You are incurring the wrath of the dependency monster.
The fact is, if you have code in one project that directly depends upon the API of any single object in another project, then you have a project dependency and they cannot be built separately. What you really want to do is get control over your dependencies, and here's how you do that.
I have a Person object in project A which wants to communicate with another Person object, and it uses a Phone object to do so, from project B. Since Person is using a Phone instance, it has to intimately know the Phone class' API. First, pick up the phone, then wait for a dial tone, then dial a number specifically formatted for input into the phone, loop talking into the microphone and listening at the speaker until the communication is done, then hang up the phone.
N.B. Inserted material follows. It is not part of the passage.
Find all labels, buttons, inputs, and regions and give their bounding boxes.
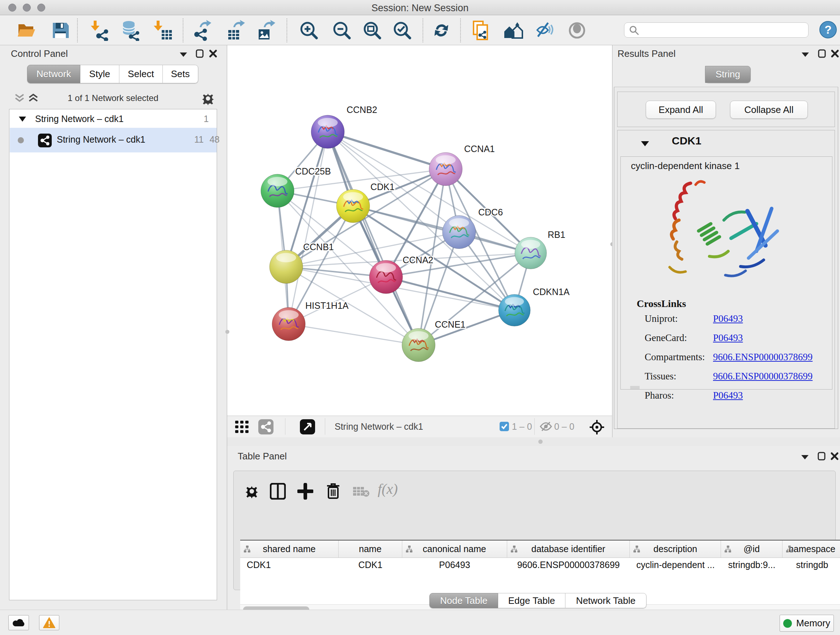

A highly detailed sequence of interactions that's specific to this Phone object in project B and does not apply to other forms of communication (using IM, smoke signals, semaphore, etc). Furthermore, I cannot build project A unless project B is already built, even if Phone is the only object I use in all of project B. I've created a directional project-level dependency from A to B because of this usage of Phone's API.
Furthermore, it might turn out that to get Phone to compile, it has dependencies all throughout project B. It depends on all sorts of objects in project B, so what this boils down to is: if there's a single problem in any one part of the entire project B, and it doesn't build, I can't build A.
Here's how to fix it. Project A should define what it needs from a communication device API and define an interface. This interface belongs in project A and any two Persons in project A can use it. This API might look like this:
This is off-the-cuff as an example--in a real system it would probably make sense to build it out quite a bit more (for instance, instead of blocking to wait for a response from sendMessage(), it might make more sense to register a listener and receive the responses asynchronously). In any case, this API is defined based upon what the Person object needs from a communication device.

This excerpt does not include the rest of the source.